→ EXERCISE DETAILS
Retype the whole listing that follows so that it matches the original exactly.
BEGIN
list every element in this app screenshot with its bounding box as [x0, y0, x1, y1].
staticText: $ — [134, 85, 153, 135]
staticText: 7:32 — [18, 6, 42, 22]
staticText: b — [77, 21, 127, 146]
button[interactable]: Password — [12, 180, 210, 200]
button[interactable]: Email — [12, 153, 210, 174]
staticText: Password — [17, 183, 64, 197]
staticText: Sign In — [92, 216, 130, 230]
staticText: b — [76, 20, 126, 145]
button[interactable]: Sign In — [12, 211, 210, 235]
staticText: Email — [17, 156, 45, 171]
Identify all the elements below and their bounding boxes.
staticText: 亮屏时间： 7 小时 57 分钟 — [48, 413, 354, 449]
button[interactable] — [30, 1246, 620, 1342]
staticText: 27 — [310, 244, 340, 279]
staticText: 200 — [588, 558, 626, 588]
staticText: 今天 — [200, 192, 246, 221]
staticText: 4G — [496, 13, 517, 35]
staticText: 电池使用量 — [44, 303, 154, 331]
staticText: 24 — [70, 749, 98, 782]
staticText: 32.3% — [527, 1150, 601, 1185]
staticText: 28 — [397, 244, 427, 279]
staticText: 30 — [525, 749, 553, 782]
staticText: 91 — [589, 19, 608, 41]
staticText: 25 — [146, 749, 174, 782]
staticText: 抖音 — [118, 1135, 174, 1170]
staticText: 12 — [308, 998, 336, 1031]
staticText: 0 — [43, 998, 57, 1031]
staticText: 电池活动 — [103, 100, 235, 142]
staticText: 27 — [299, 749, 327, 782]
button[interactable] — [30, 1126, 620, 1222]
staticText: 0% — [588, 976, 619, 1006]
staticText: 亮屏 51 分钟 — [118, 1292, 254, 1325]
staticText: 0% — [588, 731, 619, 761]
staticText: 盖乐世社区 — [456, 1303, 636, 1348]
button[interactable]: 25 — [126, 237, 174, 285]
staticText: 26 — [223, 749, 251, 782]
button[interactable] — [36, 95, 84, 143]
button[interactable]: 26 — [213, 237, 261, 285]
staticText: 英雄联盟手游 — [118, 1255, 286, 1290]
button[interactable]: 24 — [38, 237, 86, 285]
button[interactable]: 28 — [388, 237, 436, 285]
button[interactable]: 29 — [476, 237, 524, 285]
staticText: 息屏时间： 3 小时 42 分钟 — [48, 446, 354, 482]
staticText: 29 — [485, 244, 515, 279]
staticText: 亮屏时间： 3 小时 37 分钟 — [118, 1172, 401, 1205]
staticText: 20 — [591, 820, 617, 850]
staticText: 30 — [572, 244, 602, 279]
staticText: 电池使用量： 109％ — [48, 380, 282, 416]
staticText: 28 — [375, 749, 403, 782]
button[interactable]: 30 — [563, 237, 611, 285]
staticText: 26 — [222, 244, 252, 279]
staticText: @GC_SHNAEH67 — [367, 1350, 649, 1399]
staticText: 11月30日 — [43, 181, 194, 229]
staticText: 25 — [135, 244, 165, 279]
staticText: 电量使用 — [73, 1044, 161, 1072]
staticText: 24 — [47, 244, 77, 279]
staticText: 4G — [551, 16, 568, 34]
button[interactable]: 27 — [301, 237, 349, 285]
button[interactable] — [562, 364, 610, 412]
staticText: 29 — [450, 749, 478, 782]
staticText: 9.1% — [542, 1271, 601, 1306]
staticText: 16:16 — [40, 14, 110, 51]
END
→ OUTPUT OF THE EXERCISE
list every element in this app screenshot with its bounding box as [x0, y0, x1, y1].
staticText: $ — [134, 85, 153, 135]
staticText: 7:32 — [18, 6, 42, 22]
staticText: b — [77, 21, 127, 146]
button[interactable]: Password — [12, 180, 210, 200]
button[interactable]: Email — [12, 153, 210, 174]
staticText: Password — [17, 183, 64, 197]
staticText: Sign In — [92, 216, 130, 230]
staticText: b — [76, 20, 126, 145]
button[interactable]: Sign In — [12, 211, 210, 235]
staticText: Email — [17, 156, 45, 171]
Identify all the elements below and their bounding boxes.
staticText: 亮屏时间： 7 小时 57 分钟 — [48, 413, 354, 449]
button[interactable] — [30, 1246, 620, 1342]
staticText: 27 — [310, 244, 340, 279]
staticText: 200 — [588, 558, 626, 588]
staticText: 今天 — [200, 192, 246, 221]
staticText: 4G — [496, 13, 517, 35]
staticText: 电池使用量 — [44, 303, 154, 331]
staticText: 24 — [70, 749, 98, 782]
staticText: 32.3% — [527, 1150, 601, 1185]
staticText: 28 — [397, 244, 427, 279]
staticText: 30 — [525, 749, 553, 782]
staticText: 91 — [589, 19, 608, 41]
staticText: 25 — [146, 749, 174, 782]
staticText: 抖音 — [118, 1135, 174, 1170]
staticText: 12 — [308, 998, 336, 1031]
staticText: 0 — [43, 998, 57, 1031]
staticText: 电池活动 — [103, 100, 235, 142]
staticText: 27 — [299, 749, 327, 782]
button[interactable] — [30, 1126, 620, 1222]
staticText: 0% — [588, 976, 619, 1006]
staticText: 亮屏 51 分钟 — [118, 1292, 254, 1325]
staticText: 0% — [588, 731, 619, 761]
staticText: 盖乐世社区 — [456, 1303, 636, 1348]
button[interactable]: 25 — [126, 237, 174, 285]
staticText: 26 — [223, 749, 251, 782]
button[interactable] — [36, 95, 84, 143]
button[interactable]: 26 — [213, 237, 261, 285]
staticText: 英雄联盟手游 — [118, 1255, 286, 1290]
button[interactable]: 24 — [38, 237, 86, 285]
button[interactable]: 28 — [388, 237, 436, 285]
button[interactable]: 29 — [476, 237, 524, 285]
staticText: 息屏时间： 3 小时 42 分钟 — [48, 446, 354, 482]
staticText: 29 — [485, 244, 515, 279]
staticText: 亮屏时间： 3 小时 37 分钟 — [118, 1172, 401, 1205]
staticText: 20 — [591, 820, 617, 850]
staticText: 30 — [572, 244, 602, 279]
staticText: 电池使用量： 109％ — [48, 380, 282, 416]
staticText: 28 — [375, 749, 403, 782]
button[interactable]: 30 — [563, 237, 611, 285]
staticText: 26 — [222, 244, 252, 279]
staticText: @GC_SHNAEH67 — [367, 1350, 649, 1399]
staticText: 11月30日 — [43, 181, 194, 229]
staticText: 25 — [135, 244, 165, 279]
staticText: 电量使用 — [73, 1044, 161, 1072]
staticText: 24 — [47, 244, 77, 279]
staticText: 4G — [551, 16, 568, 34]
button[interactable]: 27 — [301, 237, 349, 285]
button[interactable] — [562, 364, 610, 412]
staticText: 29 — [450, 749, 478, 782]
staticText: 9.1% — [542, 1271, 601, 1306]
staticText: 16:16 — [40, 14, 110, 51]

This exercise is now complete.